The problem is that glycogen stores are limited. Most runners can deplete their muscle glycogen in about two to three hours of sustained running. This is the physiological basis of “hitting the wall” or “bonking,” that sudden feeling of exhaustion that often strikes around mile 18 to 20. When glycogen runs out, the body becomes more reliant on fat, which is abundant but slower to convert into usable energy. The result is a forced slowdown.
Why You Can’t Replace All Those Calories Mid-Race
Even though you’re burning 2,600 to 4,000 calories over the course of a marathon, your gut can only absorb a fraction of that during the race. Current sports nutrition guidelines recommend consuming 30 to 60 grams of carbohydrates per hour while running, which translates to roughly 120 to 240 calories per hour. For a four-hour marathon, that’s only 480 to 960 calories replaced during the race itself.
This gap between what you burn and what you can take in is why carb-loading in the days before a marathon matters so much. The goal is to start the race with glycogen stores as full as possible, then top off with gels, sports drinks, or chews during the race to delay depletion. Trying to eat more than your stomach can handle mid-race typically leads to nausea and cramping, which is why fueling strategy is about pacing your intake, not matching your burn.
Running Efficiency Changes the Equation
Not all runners burn the same number of calories at the same pace and weight. Running economy, a measure of how efficiently your body uses oxygen and energy at a given speed, varies from person to person. A runner with better economy needs less oxygen to maintain the same pace, which means they burn slightly fewer calories per mile.

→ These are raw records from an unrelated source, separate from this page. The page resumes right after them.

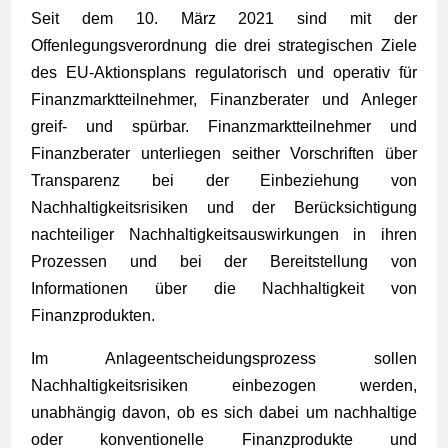
Seit dem 10. März 2021 sind mit der
Offenlegungsverordnung die drei strategischen Ziele
des EU-Aktionsplans regulatorisch und operativ für
Finanzmarktteilnehmer, Finanzberater und Anleger
greif- und spürbar. Finanzmarktteilnehmer und
Finanzberater unterliegen seither Vorschriften über
Transparenz bei der Einbeziehung von
Nachhaltigkeitsrisiken und der Berücksichtigung
nachteiliger Nachhaltigkeitsauswirkungen in ihren
Prozessen und bei der Bereitstellung von
Informationen über die Nachhaltigkeit von
Finanzprodukten.
Im Anlageentscheidungsprozess sollen
Nachhaltigkeitsrisiken einbezogen werden,
unabhängig davon, ob es sich dabei um nachhaltige
oder konventionelle Finanzprodukte und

Running economy improves with training, better form, and lighter footwear. Elite marathoners tend to have exceptional running economy, which is one reason they can sustain fast paces for over two hours. For recreational runners, improvements in economy over months of training can meaningfully reduce the energy cost of each mile, though the effect on total marathon calorie burn is modest compared to body weight differences.
Calorie Burn After the Race
The calorie cost of a marathon doesn’t end at the finish line. Your body continues burning calories at an elevated rate for hours afterward as it works to repair muscle damage, replenish glycogen stores, and return to its resting state. This post-exercise boost is relatively small compared to the thousands of calories burned during the race itself, but it means your total energy expenditure for the day is higher than just the race-day number suggests. Combined with the energy spent during training runs in the weeks before, marathon preparation represents a substantial cumulative calorie investment that goes far beyond race day alone.